Anderluh Gregor, Lakey Jeremy H
Department of Biology, Biotechnical Faculty, University of Ljubljana, Vecna pot 111, 1000, Ljubljana, Slovenia.
Trends Biochem Sci. 2008 Oct;33(10):482-90. doi: 10.1016/j.tibs.2008.07.004. Epub 2008 Sep 6.

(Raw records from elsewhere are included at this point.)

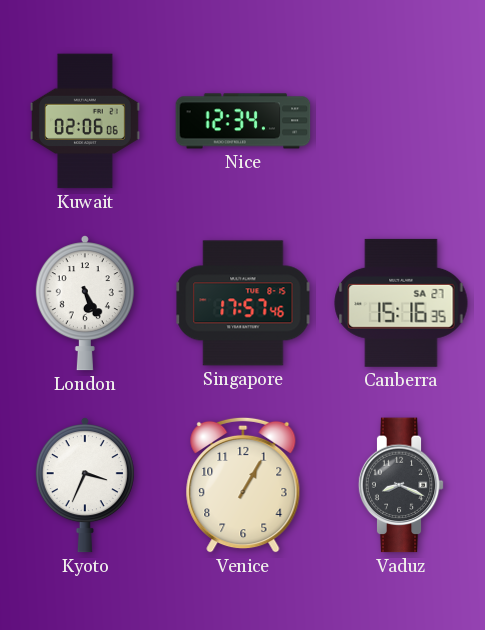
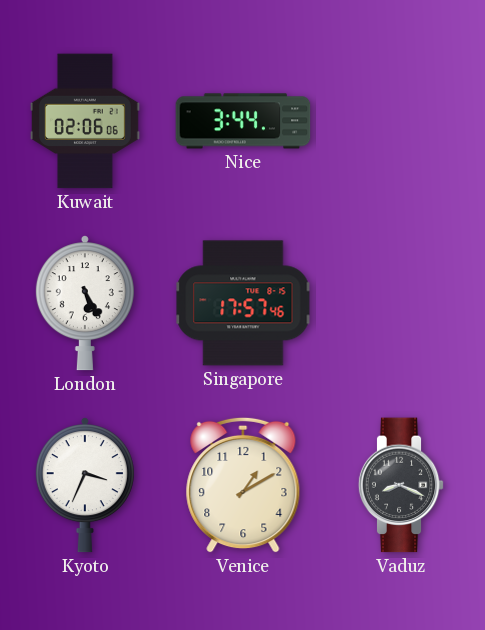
Nice: 12:34 -> 3:44
Canberra: 15:16 -> none
Venice: 1:05 -> 1:10
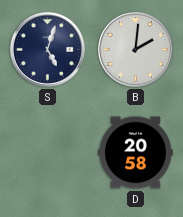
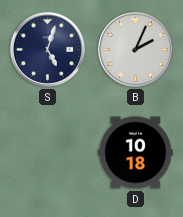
B: 2:01 -> 2:04
D: 20:58 -> 10:18
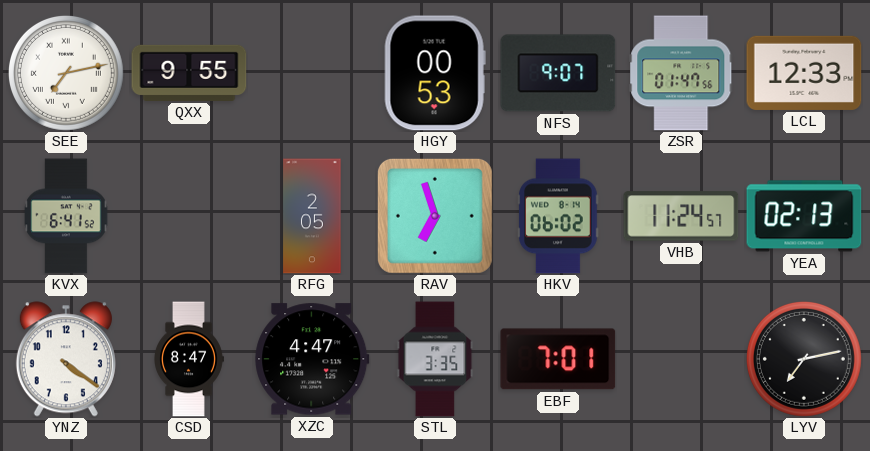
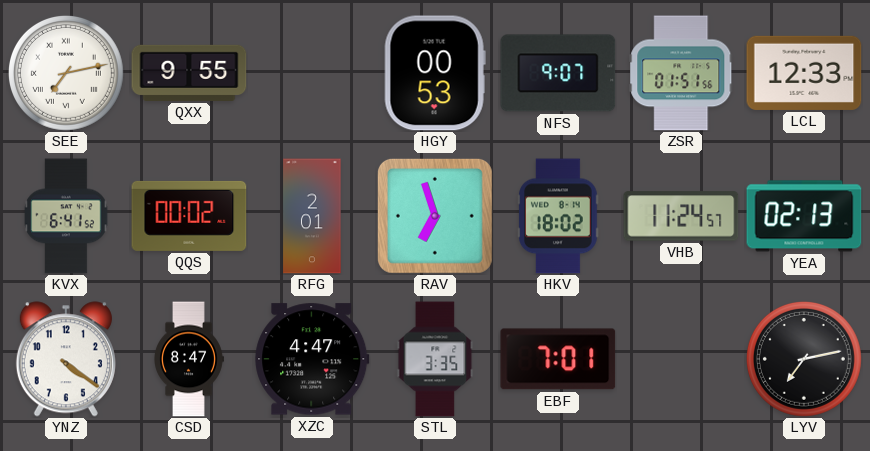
ZSR: 01:47 -> 01:51
QQS: none -> 00:02
RFG: 2:05 -> 2:01
HKV: 06:02 -> 18:02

Membrane disruption can efficiently alter cellular function; indeed, pore-forming toxins (PFTs) are well known as important bacterial virulence factors. However, recent data have revealed that structures similar to those found in PFTs are found in membrane active proteins across disparate phyla. Many similarities can be identified only at the 3D-structural level. Of note, domains found in membrane-attack complex proteins of complement and perforin (MACPF) resemble cholesterol-dependent cytolysins from Gram-positive bacteria, and the Bcl family of apoptosis regulators share similar architectures with Escherichia coli pore-forming colicins. These and other correlations provide considerable help in understanding the structural requirements for membrane binding and pore formation.
膜破坏可有效改变细胞功能;实际上,成孔毒素(PFTs)作为重要的细菌毒力因子广为人知。然而,最近的数据显示,在不同门类的膜活性蛋白中发现了与PFTs中发现的结构相似的结构。许多相似之处只能在三维结构水平上识别。值得注意的是,补体和穿孔素的膜攻击复合物蛋白(MACPF)中发现的结构域类似于革兰氏阳性菌的胆固醇依赖性细胞溶素,凋亡调节因子的Bcl家族与大肠杆菌成孔大肠杆菌素具有相似的结构。这些以及其他相关性为理解膜结合和孔形成的结构要求提供了相当大的帮助。